◆ Data section
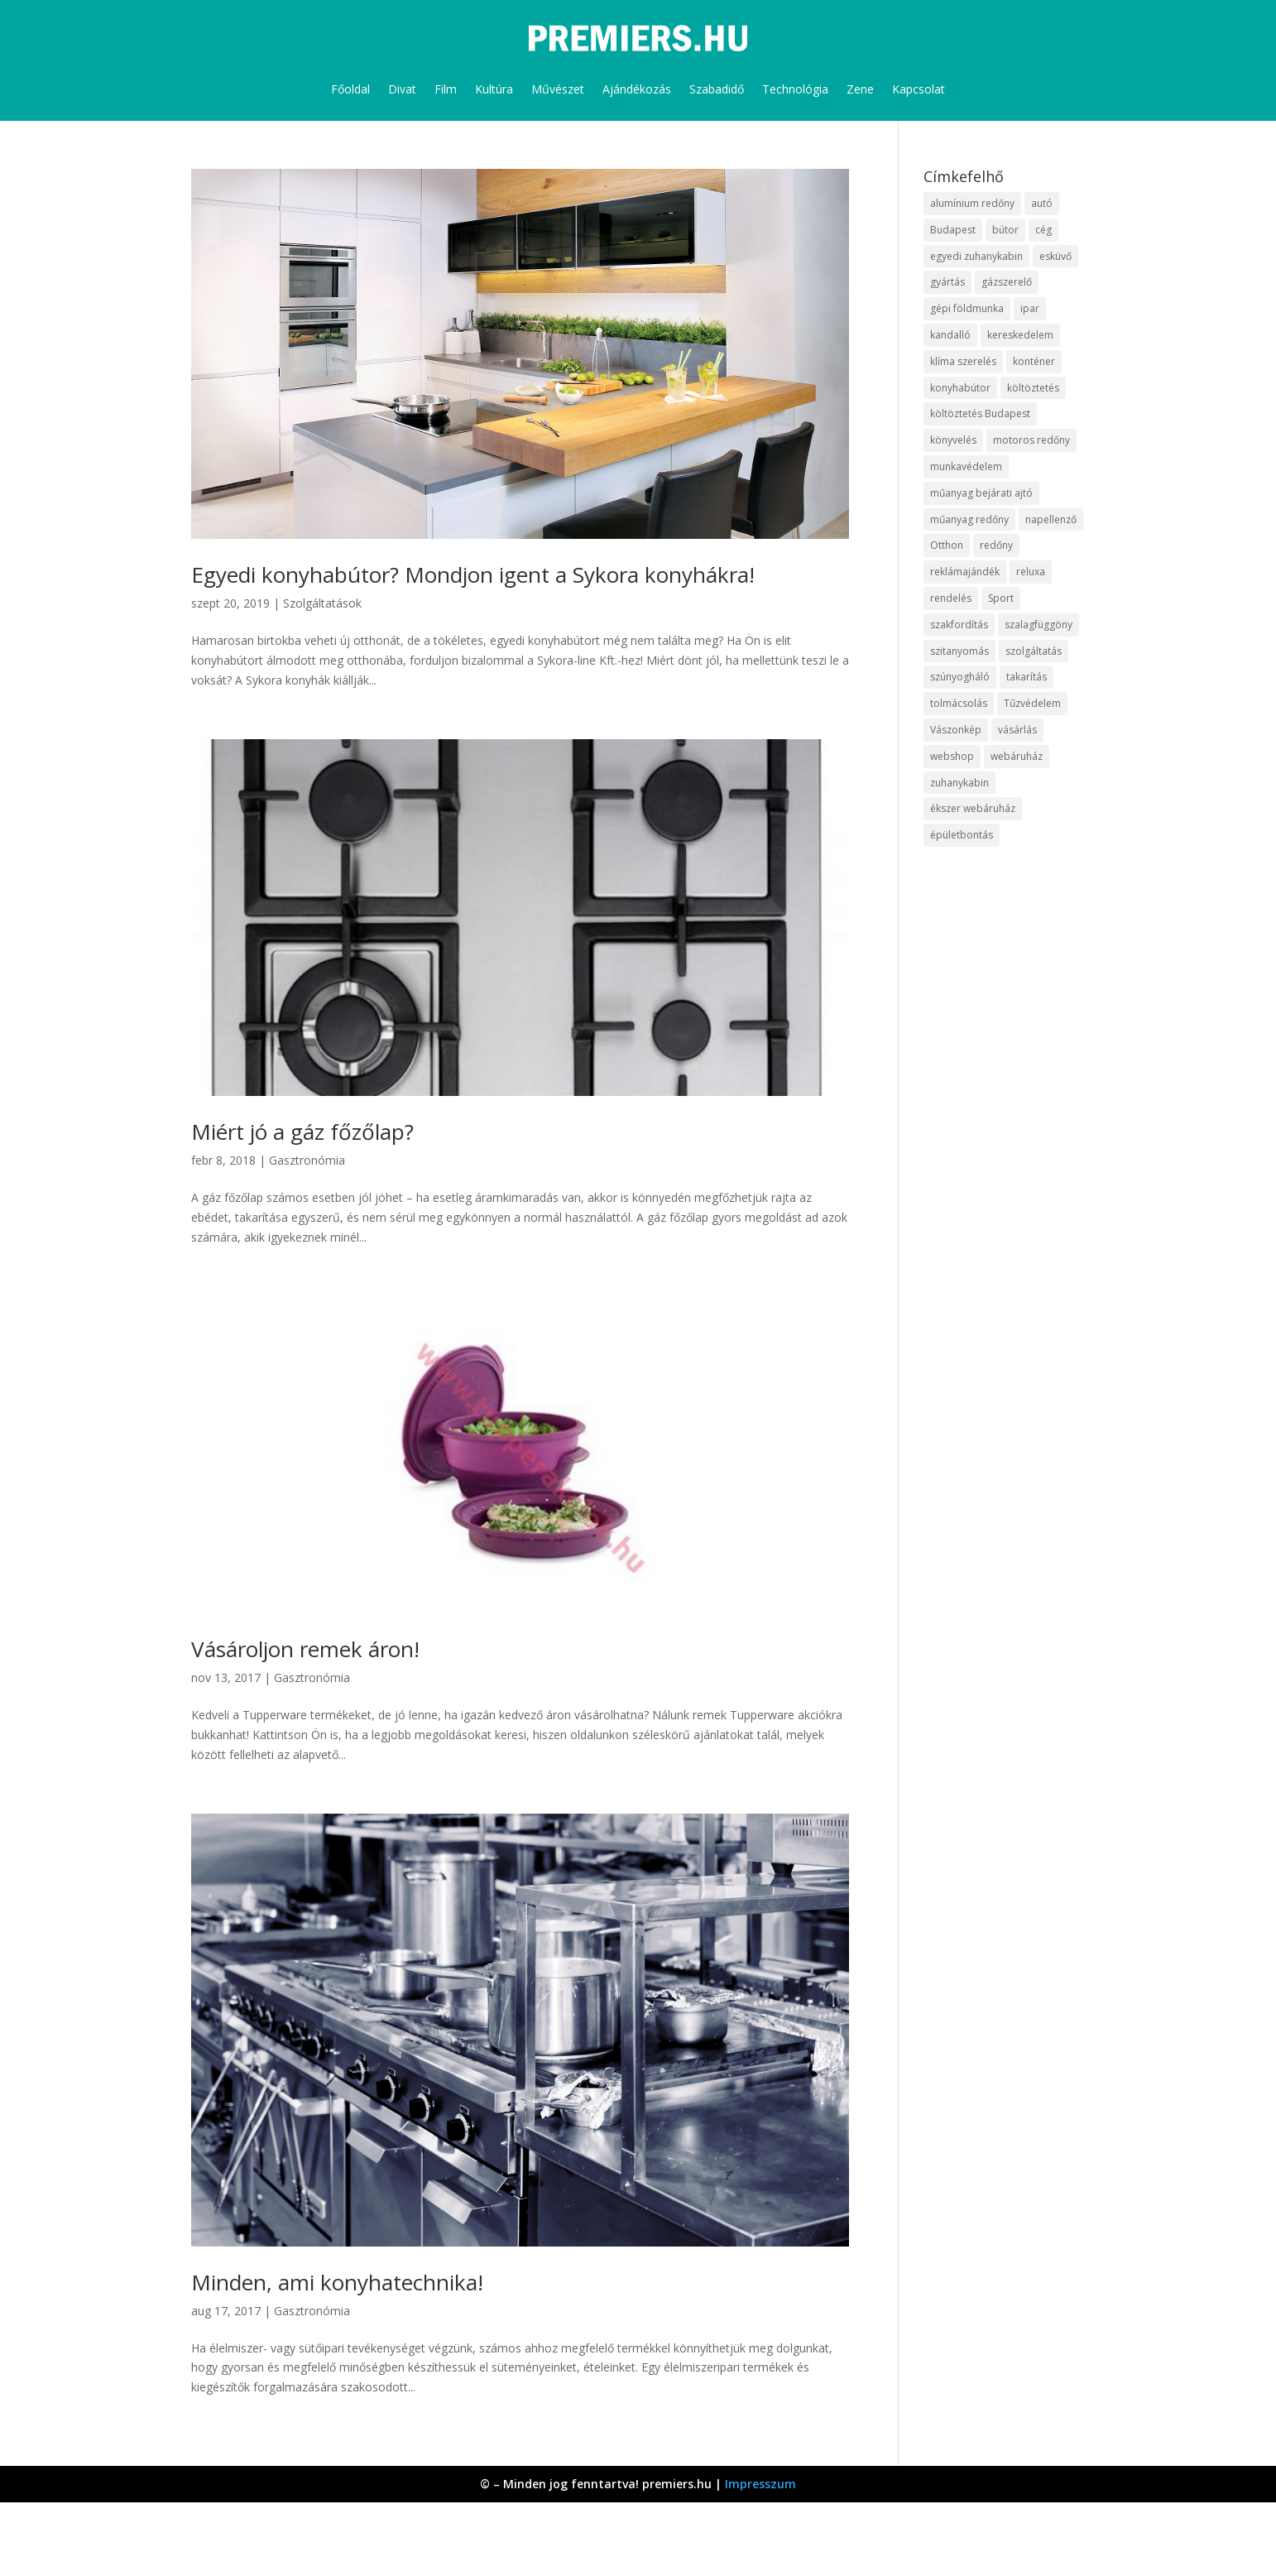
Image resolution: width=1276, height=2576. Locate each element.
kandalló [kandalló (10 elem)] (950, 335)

==

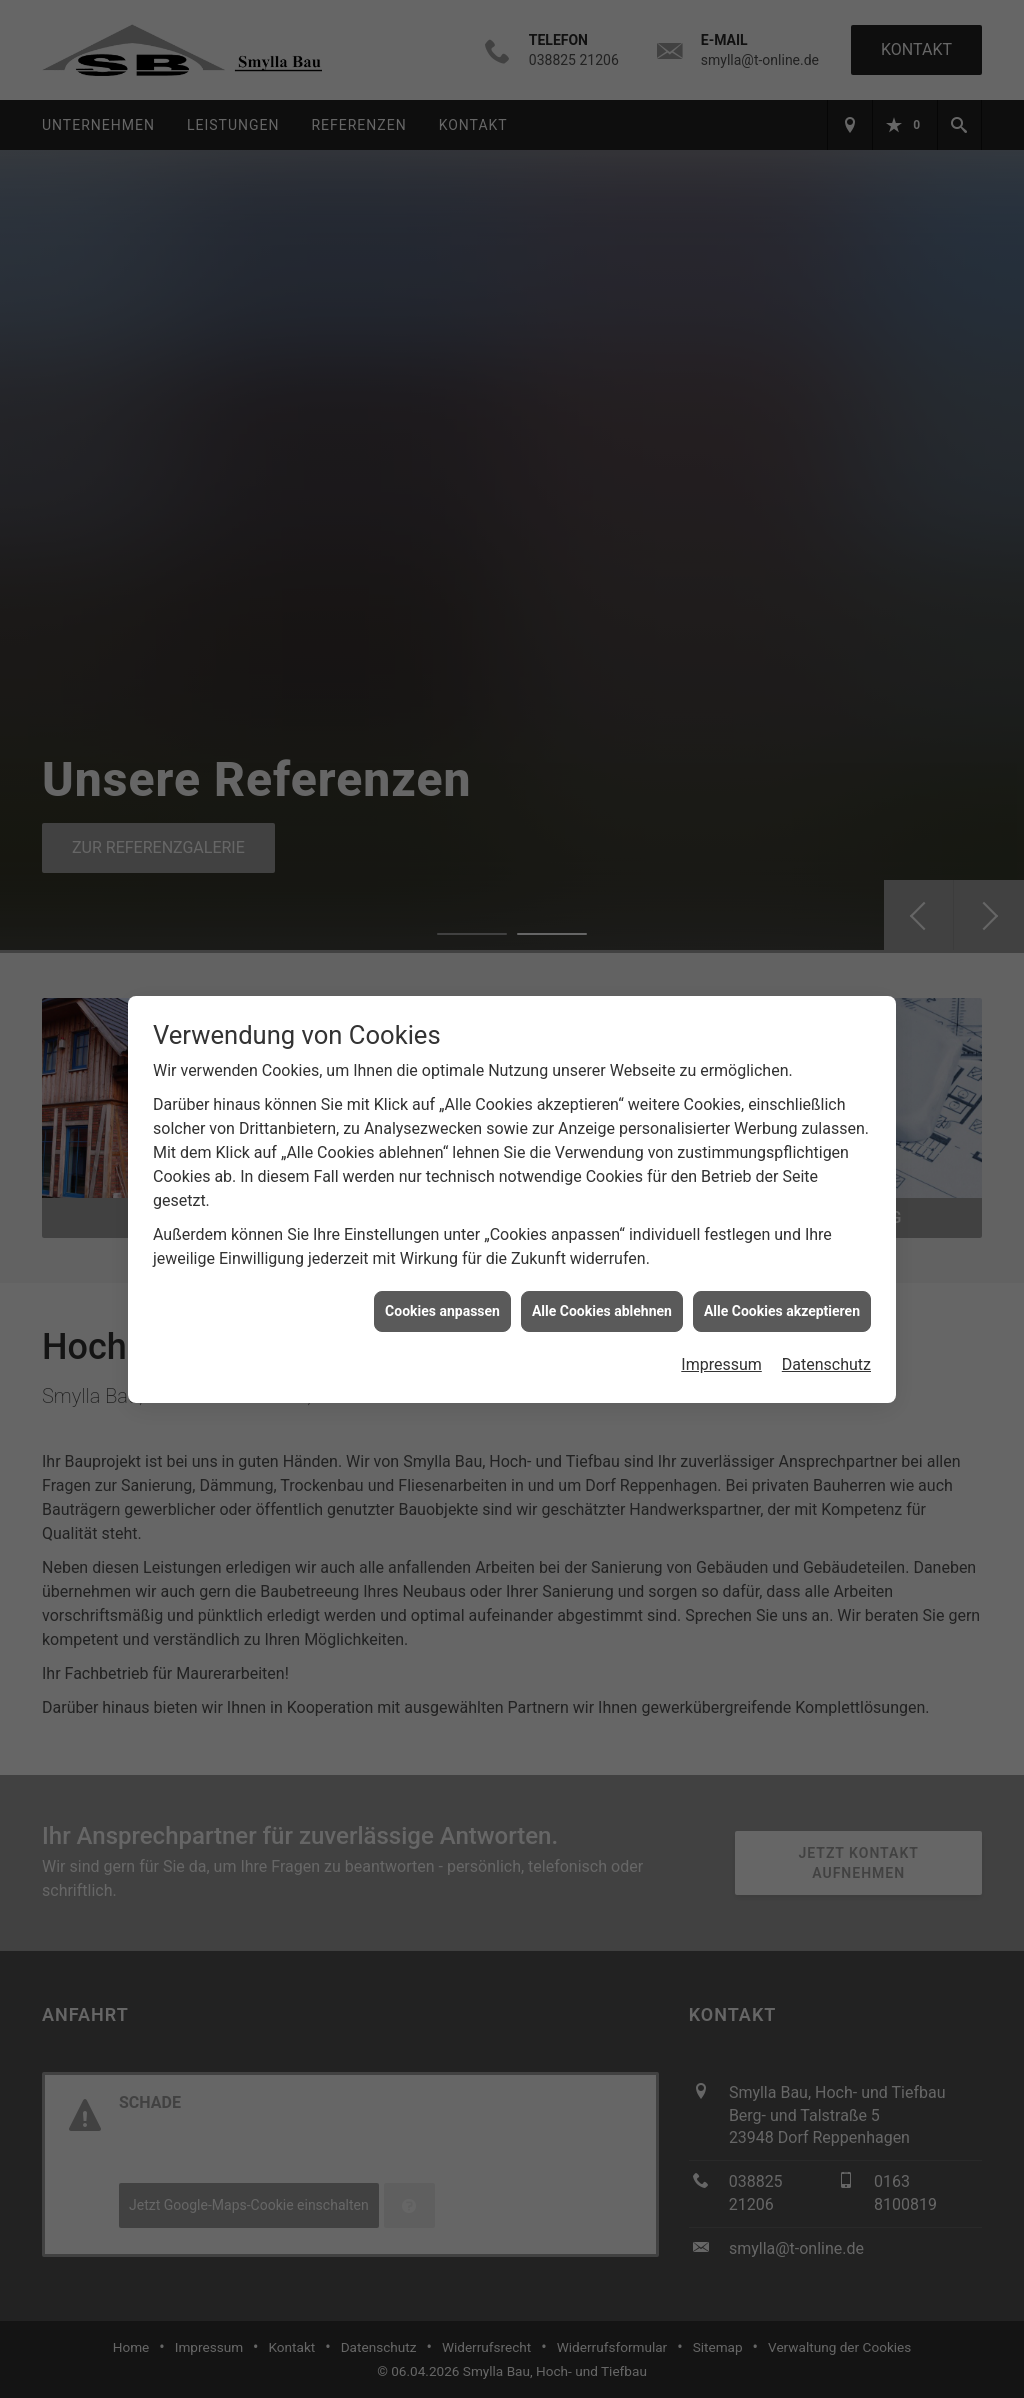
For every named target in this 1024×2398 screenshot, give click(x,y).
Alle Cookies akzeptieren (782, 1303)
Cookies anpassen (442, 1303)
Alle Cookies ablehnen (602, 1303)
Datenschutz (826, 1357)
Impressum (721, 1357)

==

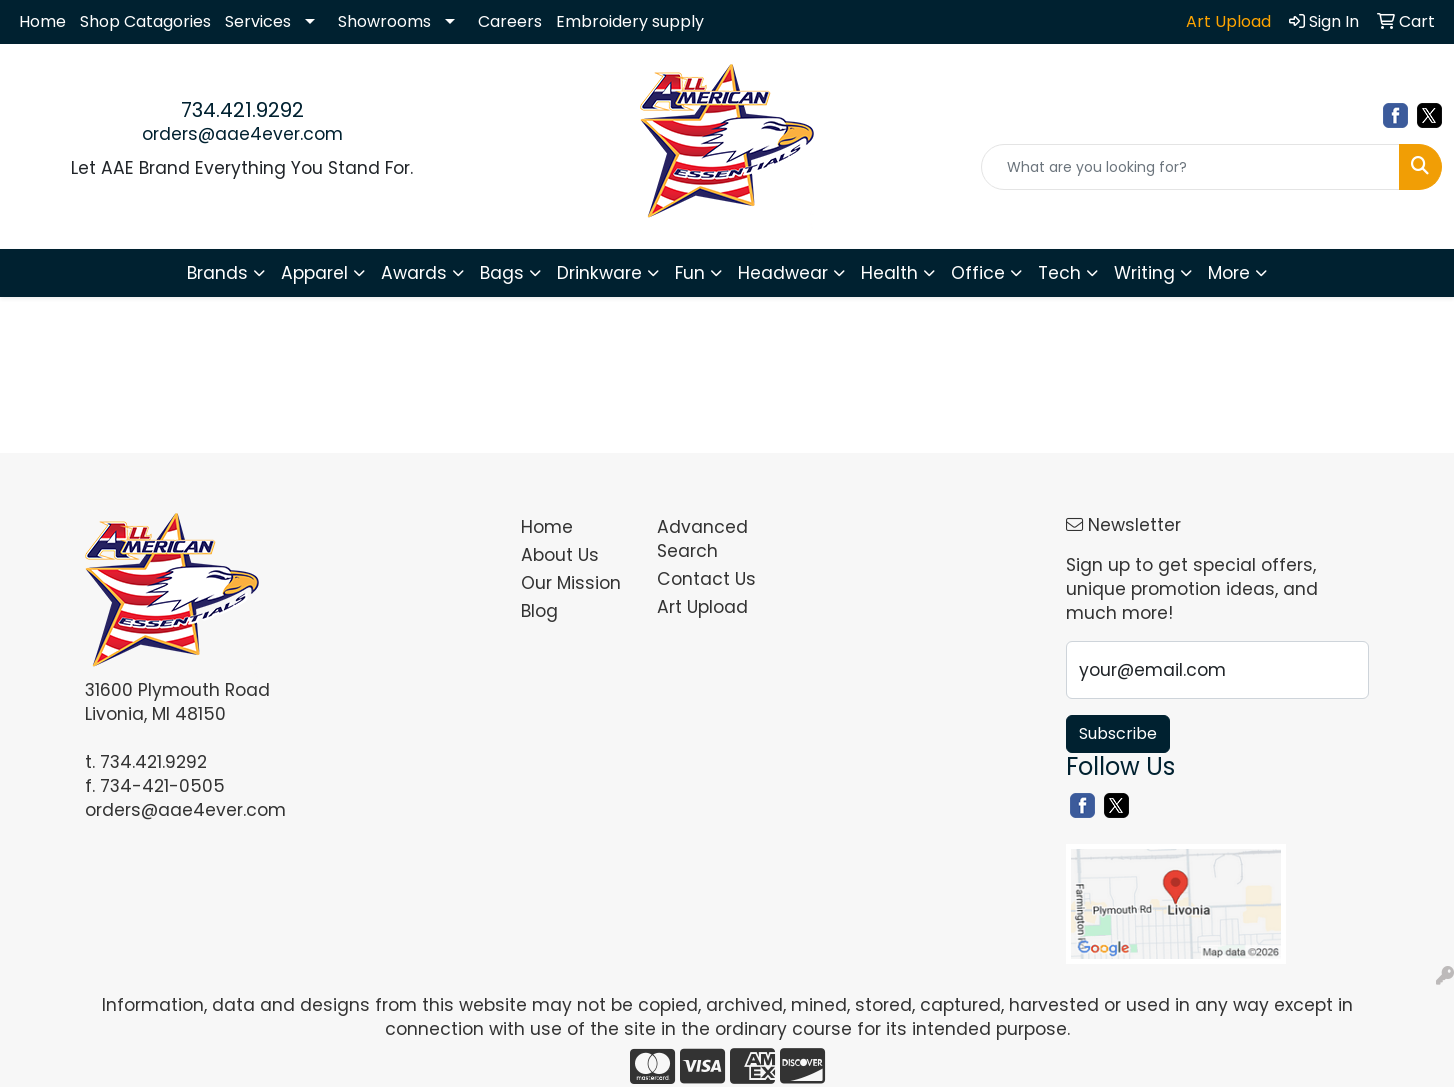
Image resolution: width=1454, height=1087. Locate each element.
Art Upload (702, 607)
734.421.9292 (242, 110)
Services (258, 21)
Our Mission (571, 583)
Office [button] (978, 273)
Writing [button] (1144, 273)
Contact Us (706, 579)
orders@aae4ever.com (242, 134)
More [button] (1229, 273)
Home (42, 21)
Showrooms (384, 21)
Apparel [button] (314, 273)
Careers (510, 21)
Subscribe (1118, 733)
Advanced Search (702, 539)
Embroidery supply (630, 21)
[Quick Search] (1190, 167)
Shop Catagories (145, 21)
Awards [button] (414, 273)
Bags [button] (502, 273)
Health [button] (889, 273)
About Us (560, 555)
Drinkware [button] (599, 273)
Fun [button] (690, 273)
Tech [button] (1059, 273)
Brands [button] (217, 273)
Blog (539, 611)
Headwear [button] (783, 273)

◆ Work to complete
In the entries above, find the line holding "Image resolution: width=1276, height=2576." and the line holding "kandalló [kandalló (10 elem)] (950, 335)", then retype exactly those two lines and every line between them, and nothing else.

◆ Answer for the task
Image resolution: width=1276, height=2576. Locate each element.
kandalló [kandalló (10 elem)] (950, 335)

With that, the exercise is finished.